## [WORK REQUEST]
Go through the lines below. Copy those with "ügyességi".

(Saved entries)
○ ○ ○ ○ ○
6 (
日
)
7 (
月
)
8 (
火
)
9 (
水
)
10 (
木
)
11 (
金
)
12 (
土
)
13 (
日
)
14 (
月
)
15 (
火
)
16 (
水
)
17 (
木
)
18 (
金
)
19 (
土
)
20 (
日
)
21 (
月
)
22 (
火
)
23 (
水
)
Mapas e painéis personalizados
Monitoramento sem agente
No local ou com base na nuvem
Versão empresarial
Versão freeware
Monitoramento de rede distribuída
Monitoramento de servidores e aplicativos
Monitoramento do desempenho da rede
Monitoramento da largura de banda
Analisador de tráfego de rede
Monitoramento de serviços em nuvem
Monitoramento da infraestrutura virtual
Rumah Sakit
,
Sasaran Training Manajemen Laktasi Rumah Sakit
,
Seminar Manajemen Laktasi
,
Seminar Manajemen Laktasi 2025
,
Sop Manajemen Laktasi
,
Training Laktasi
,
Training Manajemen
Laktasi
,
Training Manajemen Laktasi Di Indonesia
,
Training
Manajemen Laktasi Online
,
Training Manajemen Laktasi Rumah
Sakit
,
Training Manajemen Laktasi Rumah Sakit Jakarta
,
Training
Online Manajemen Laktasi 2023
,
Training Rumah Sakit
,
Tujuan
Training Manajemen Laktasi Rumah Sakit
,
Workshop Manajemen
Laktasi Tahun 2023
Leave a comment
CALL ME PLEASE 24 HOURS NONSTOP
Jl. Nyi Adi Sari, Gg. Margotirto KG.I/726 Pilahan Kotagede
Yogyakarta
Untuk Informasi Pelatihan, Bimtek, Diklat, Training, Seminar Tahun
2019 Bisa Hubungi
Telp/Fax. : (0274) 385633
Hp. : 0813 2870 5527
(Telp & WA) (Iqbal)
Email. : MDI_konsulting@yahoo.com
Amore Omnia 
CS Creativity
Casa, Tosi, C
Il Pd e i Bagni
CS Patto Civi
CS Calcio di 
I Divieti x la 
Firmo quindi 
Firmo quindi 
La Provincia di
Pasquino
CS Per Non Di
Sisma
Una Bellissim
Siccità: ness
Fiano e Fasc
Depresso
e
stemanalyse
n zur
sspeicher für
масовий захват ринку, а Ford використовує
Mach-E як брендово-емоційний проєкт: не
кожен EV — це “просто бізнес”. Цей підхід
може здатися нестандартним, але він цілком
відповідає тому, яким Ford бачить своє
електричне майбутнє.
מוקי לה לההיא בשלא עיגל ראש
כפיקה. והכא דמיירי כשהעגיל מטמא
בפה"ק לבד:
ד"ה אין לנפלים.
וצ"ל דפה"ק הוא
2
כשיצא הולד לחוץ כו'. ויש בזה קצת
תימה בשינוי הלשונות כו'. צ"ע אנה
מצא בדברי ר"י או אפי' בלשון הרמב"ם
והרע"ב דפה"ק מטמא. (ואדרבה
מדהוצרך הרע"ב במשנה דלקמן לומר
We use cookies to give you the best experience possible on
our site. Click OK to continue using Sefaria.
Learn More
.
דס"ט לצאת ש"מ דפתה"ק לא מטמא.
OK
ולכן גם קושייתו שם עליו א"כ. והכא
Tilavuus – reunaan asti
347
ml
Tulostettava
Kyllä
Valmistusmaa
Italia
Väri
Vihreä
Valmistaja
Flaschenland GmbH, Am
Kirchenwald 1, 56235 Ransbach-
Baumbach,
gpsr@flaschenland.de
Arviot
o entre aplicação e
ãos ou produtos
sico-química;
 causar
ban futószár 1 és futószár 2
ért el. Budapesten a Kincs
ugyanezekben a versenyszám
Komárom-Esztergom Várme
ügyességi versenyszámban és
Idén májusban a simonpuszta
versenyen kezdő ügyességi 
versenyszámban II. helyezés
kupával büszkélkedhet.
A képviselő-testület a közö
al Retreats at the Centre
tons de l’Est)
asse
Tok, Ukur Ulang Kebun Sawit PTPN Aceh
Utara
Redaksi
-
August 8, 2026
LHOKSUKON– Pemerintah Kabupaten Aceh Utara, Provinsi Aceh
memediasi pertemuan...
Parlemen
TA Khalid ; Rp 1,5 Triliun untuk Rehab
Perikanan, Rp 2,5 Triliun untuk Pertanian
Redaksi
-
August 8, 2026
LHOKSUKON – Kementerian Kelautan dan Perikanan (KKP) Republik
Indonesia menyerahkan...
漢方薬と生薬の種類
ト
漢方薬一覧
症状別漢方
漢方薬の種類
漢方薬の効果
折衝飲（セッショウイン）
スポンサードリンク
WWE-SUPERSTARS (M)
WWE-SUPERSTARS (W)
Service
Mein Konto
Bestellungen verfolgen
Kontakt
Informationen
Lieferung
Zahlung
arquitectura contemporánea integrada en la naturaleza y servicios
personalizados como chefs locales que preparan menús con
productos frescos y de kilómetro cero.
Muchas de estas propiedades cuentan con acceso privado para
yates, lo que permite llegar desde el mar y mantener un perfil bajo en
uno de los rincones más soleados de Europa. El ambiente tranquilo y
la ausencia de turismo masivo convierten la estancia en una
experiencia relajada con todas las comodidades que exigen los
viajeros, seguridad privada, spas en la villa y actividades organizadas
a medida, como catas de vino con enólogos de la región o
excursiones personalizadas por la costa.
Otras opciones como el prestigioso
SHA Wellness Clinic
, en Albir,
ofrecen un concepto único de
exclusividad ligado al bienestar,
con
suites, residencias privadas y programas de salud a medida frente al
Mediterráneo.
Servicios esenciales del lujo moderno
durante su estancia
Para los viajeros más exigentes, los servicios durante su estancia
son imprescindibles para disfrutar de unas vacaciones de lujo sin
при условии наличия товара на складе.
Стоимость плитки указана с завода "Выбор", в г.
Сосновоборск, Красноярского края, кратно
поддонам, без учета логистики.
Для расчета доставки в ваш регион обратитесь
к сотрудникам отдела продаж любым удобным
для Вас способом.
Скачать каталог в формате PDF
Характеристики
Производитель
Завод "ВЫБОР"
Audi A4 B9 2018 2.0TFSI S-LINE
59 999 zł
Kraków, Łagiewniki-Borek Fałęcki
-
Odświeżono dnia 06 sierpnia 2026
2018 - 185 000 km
○ ○ ○ ○ ○
## [COMPLETED TASK]
ügyességi versenyszámban és
versenyen kezdő ügyességi 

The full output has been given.